Valerie Fullum, 29, of New Brighton, is accused of taking the girl against her will to get the device inserted into her arm.
According to court documents, the charges against Fullum have now been withdraw.
She was facing two felony counts of endangering the welfare of children and a misdemeanor of reckless endangerment.
Fullum spoke to KDKA News on Friday and said she never forced the young girl to get birth control.
“I’ve known her for a very long time and she confided in me,” Fullum told KDKA.
In May, Misty Evans accused Fullum of taking her daughter to Adagio Health in Turtle Creek to get birth control, a plastic rod called Nexplanon, implanted in her arm.
Fullum, a mother of six, said after a confidential conversation with the preteen, she was very concerned for the preteen’s well-being. However, taking her for contraceptives was never mentioned.

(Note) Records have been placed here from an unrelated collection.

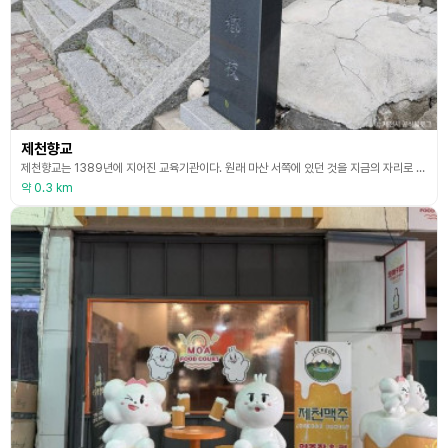
제천향교
제천향교는 1389년에 지어진 교육기관이다. 원래 마산 서쪽에 있던 것을 지금의 자리로 옮겼으나 임진왜란으로 인해 쇠퇴하였다. 그 뒤 1907년에 대성전과 명륜당이 불에 타 없어졌고, 1922년에 대성전을 다시 지었다. 현재 남아있는 건물은 대성전, 명륜당, 동재, 서재 등이 있고, 그 밖에 부속건물이 있다. 대성전은 공자를 비롯하여 여러 성현들의 위패를 모시고, 제사를 지내던 곳으로 제사 공간을 형성하는데 중심이 된다. 명륜당은 학생들이 공부하던 곳으
약 0.3 km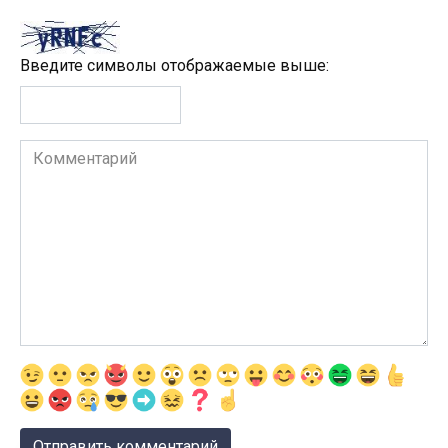
Введите символы отображаемые выше:
Комментарий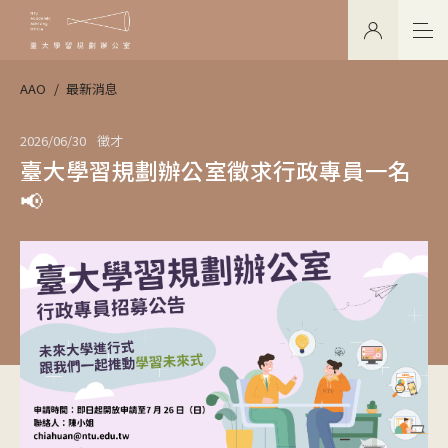
AAO
最新消息
2026/06/30
徵才
臺大學習規劃辦公室徵求行政專員一名
📢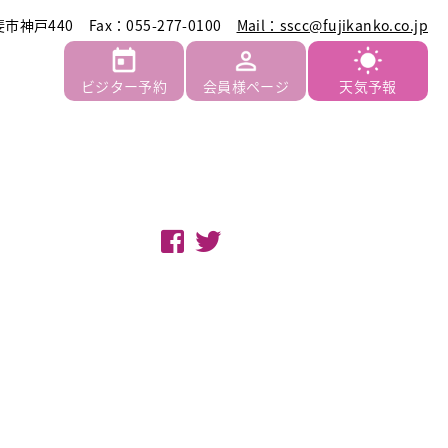
斐市神戸440
Fax：055-277-0100
Mail：sscc@fujikanko.co.jp
ビジター予約
会員様ページ
天気予報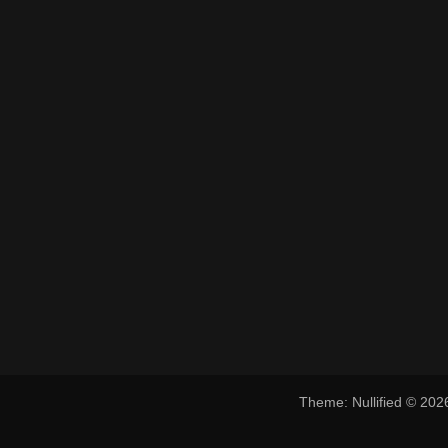
Theme: Nullified © 20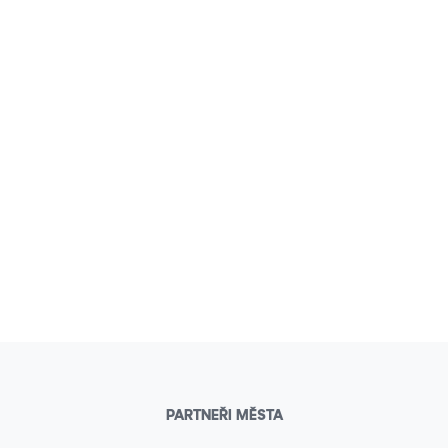
PARTNEŘI MĚSTA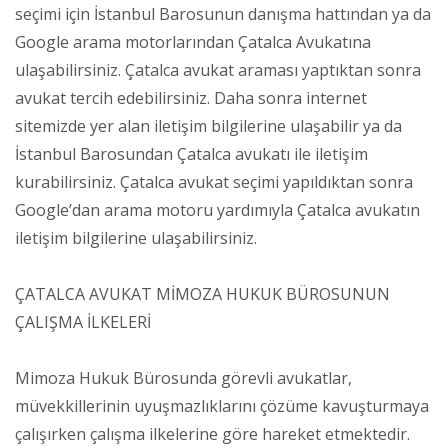
seçimi için İstanbul Barosunun danışma hattından ya da
Google arama motorlarından Çatalca Avukatına
ulaşabilirsiniz. Çatalca avukat araması yaptıktan sonra
avukat tercih edebilirsiniz. Daha sonra internet
sitemizde yer alan iletişim bilgilerine ulaşabilir ya da
İstanbul Barosundan Çatalca avukatı ile iletişim
kurabilirsiniz. Çatalca avukat seçimi yapıldıktan sonra
Google’dan arama motoru yardımıyla Çatalca avukatın
iletişim bilgilerine ulaşabilirsiniz.
ÇATALCA AVUKAT MİMOZA HUKUK BÜROSUNUN
ÇALIŞMA İLKELERİ
Mimoza Hukuk Bürosunda görevli avukatlar,
müvekkillerinin uyuşmazlıklarını çözüme kavuşturmaya
çalışırken çalışma ilkelerine göre hareket etmektedir.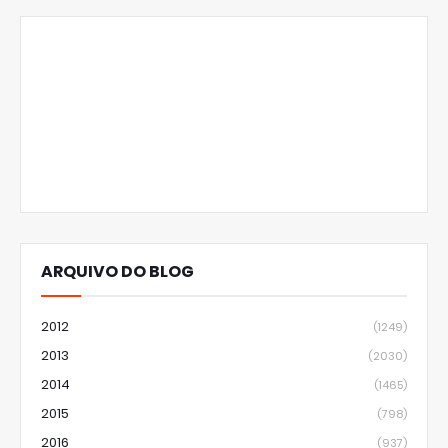
ARQUIVO DO BLOG
2012
(1249)
2013
(2030)
2014
(1465)
2015
(798)
2016
(937)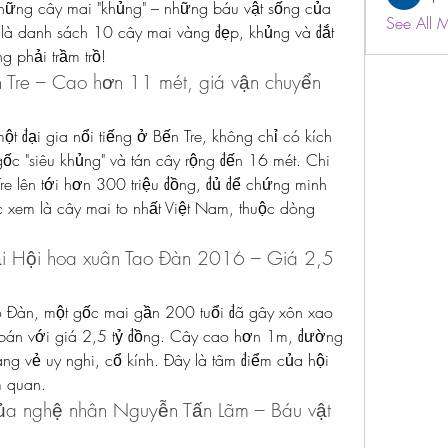
ững cây mai "khủng" – những báu vật sống của 
See All 
 là danh sách 10 cây mai vàng đẹp, khủng và đắt 
g phải trầm trồ!
 Tre – Cao hơn 11 mét, giá vận chuyển 
 đại gia nổi tiếng ở Bến Tre, không chỉ có kích 
c "siêu khủng" và tán cây rộng đến 16 mét. Chi 
e lên tới hơn 300 triệu đồng, đủ để chứng minh 
 xem là cây mai to nhất Việt Nam, thuộc dòng 
ại Hội hoa xuân Tao Đàn 2016 – Giá 2,5 
 Đàn, một gốc mai gần 200 tuổi đã gây xôn xao 
bán với giá 2,5 tỷ đồng. Cây cao hơn 1m, đường 
g vẻ uy nghi, cổ kính. Đây là tâm điểm của hội 
m quan.
ủa nghệ nhân Nguyễn Tấn Lãm – Báu vật 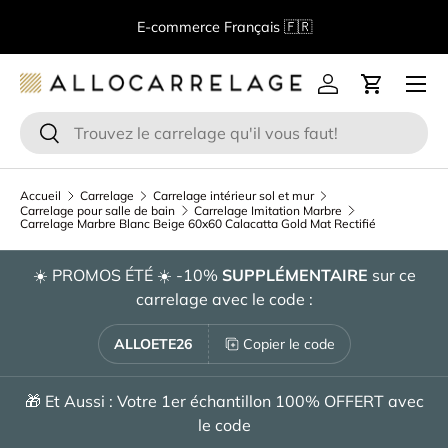
Bienvenue chez Allocarrelage!
Spécialiste de la vente en
Aller au contenu
ligne de carrelage
Menu
Se connecter
Panier
Recherche
Rechercher
Accueil
Carrelage
Carrelage intérieur sol et mur
Carrelage pour salle de bain
Carrelage Imitation Marbre
Carrelage Marbre Blanc Beige 60x60 Calacatta Gold Mat Rectifié
☀️ PROMOS ÉTÉ ☀️ -10%
SUPPLÉMENTAIRE
sur ce
carrelage avec le code :
ALLOETE26
Copier le code
🎁 Et Aussi : Votre 1er échantillon 100% OFFERT avec
le code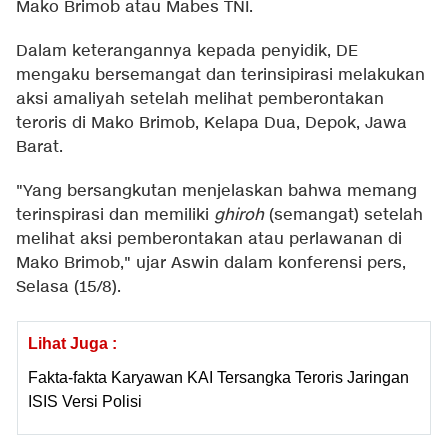
Mako Brimob atau Mabes TNI.
Dalam keterangannya kepada penyidik, DE
mengaku bersemangat dan terinsipirasi melakukan
aksi amaliyah setelah melihat pemberontakan
teroris di Mako Brimob, Kelapa Dua, Depok, Jawa
Barat.
"Yang bersangkutan menjelaskan bahwa memang
terinspirasi dan memiliki
ghiroh
(semangat) setelah
melihat aksi pemberontakan atau perlawanan di
Mako Brimob," ujar Aswin dalam konferensi pers,
Selasa (15/8).
Lihat Juga :
Fakta-fakta Karyawan KAI Tersangka Teroris Jaringan
ISIS Versi Polisi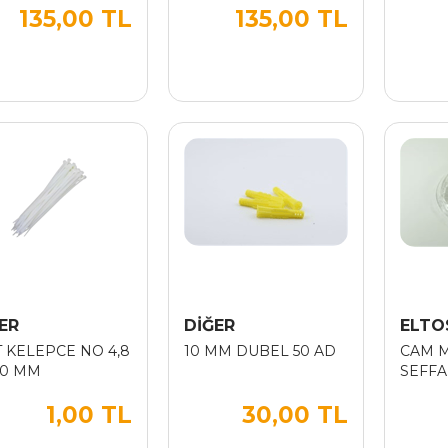
135,00 TL
135,00 TL
ER
DİĞER
ELTO
T KELEPCE NO 4,8
10 MM DUBEL 50 AD
CAM M
00 MM
SEFFA
1,00 TL
30,00 TL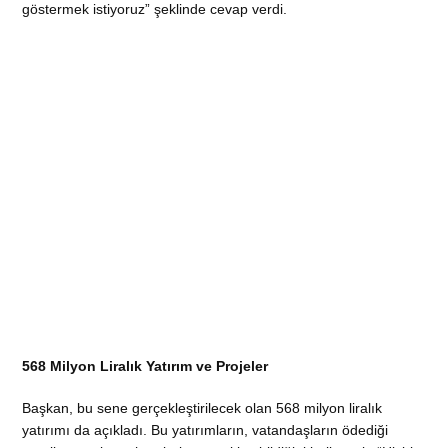
göstermek istiyoruz” şeklinde cevap verdi.
568 Milyon Liralık Yatırım ve Projeler
Başkan, bu sene gerçekleştirilecek olan 568 milyon liralık
yatırımı da açıkladı. Bu yatırımların, vatandaşların ödediği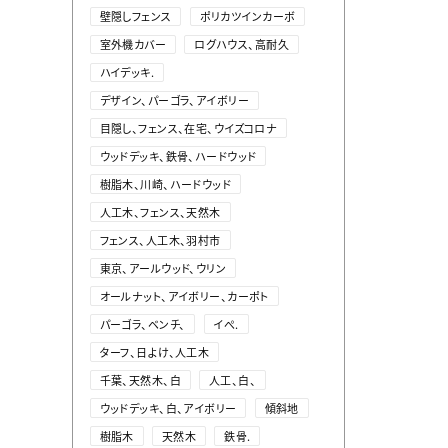
壁隠しフェンス
ポリカツインカーボ
室外機カバー
ログハウス、高耐久
ハイデッキ.
デザイン、パーゴラ、アイボリー
目隠し、フェンス、在宅、ウイズコロナ
ウッドデッキ、鉄骨、ハードウッド
樹脂木、川崎、ハードウッド
人工木、フェンス、天然木
フェンス、人工木、羽村市
東京、アールウッド、ウリン
オールナット、アイボリー、カーポト
パーゴラ、ベンチ、
イぺ.
ターフ、日よけ、人工木
千葉、天然木、白
人工、白、
ウッドデッキ、白、アイボリー
傾斜地
樹脂木
天然木
鉄骨.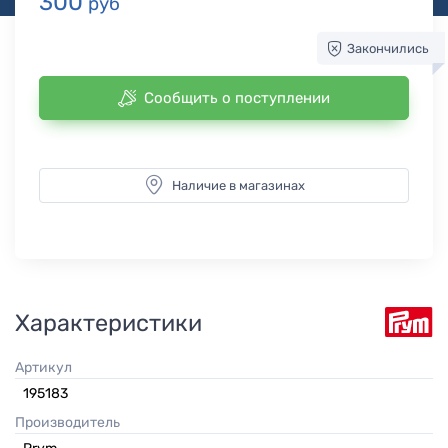
300
руб
Закончились
Сообщить о поступлении
Наличие в магазинах
Характеристики
Артикул
195183
Производитель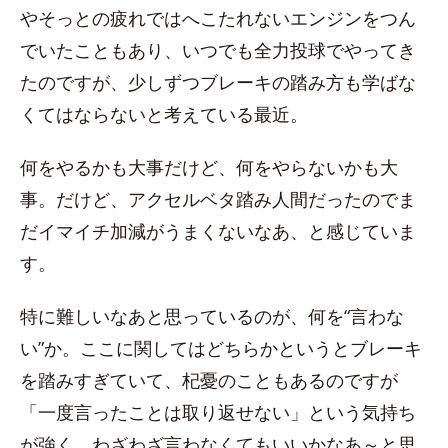
やそっとの疲れではへこたれないエンジンをつん
でいたこともあり、いつでも全力投球でやってき
たのですが、少しずつブレーキの踏み方も学ばな
くてはならないと考えている最近。
何をやるかも大事だけど、何をやらないかも大
事。だけど、アクセルベタ踏み人間だったのでま
だイマイチ加減がうまくないなあ、と感じていま
す。
特に難しいなあと思っているのが、何を“言わな
い”か。ここに関してはどちらかというとブレーキ
を踏みすぎていて、杞憂のこともあるのですが
「一度言ったことは取り返せない」という気持ち
が強く、わざわざ言わなくてもいいかなあ～と思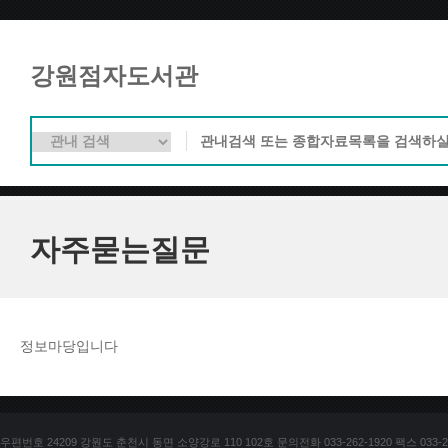
강원점자도서관
자주묻는질문
정보마당입니다
우편번호 24209 강원도 춘천시 동면 소양강로 110 102호 문의전화 033-262-1920 팩스 033-25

“It wasn’t us going there to get birth control, there were other things she was worried about.” Fullum said. “I never once did something without her asking me for something.”
Under Pennsylvania law, a minor can receive confidential contraceptive care and counseling even without a parent.
“There are kids out here who are sexually active, and they don’t know what they are getting themselves into at all,” Fullum said. “I was a teenage mom myself and it’s hard.”
Fullum’s attorney, Steve Townsend, said that the district attorney realized that the stories weren’t adding up and asked for Allegheny County Police to investigate. Originally, the investigation was being handled by Turtle Creek police.
#BREAKING: Charges against Valerie Fullum have been withdrawn. She is the Beaver County woman accused of taking a 12yo girl to get birth control inserted in her arm. The girl’s mom said it was against her will & asked police to file charges.
Charges have been dropped. @KDKA pic.twitter.com/TSzvRw6HHq
— MEGHAN SCHILLER (@MeghanKDKA) July 19, 2019
County police determined based upon multiple interviews that the charges never should have been filed.
Townsend spoke to KDKA on Friday by phone and said nothing his client did was illegal.
Townsend said Fullum was trying to counsel the preteen on abstinence and good life choices, and that the girl asked Fullum to take her to the clinic for medical care when she didn’t know who else to turn to.
“She felt more confident to talk to me and tell me what was going on,” Fullum said.
Fullum lost her job as a LifeTouch photographer and personal care assistant because of these charges.
Fullum’s case is now closed, and her next court appearance is now canceled.
Fullum said she told the girl’s mom what happened several weeks later and hopes the two parties come together despite not speaking in months.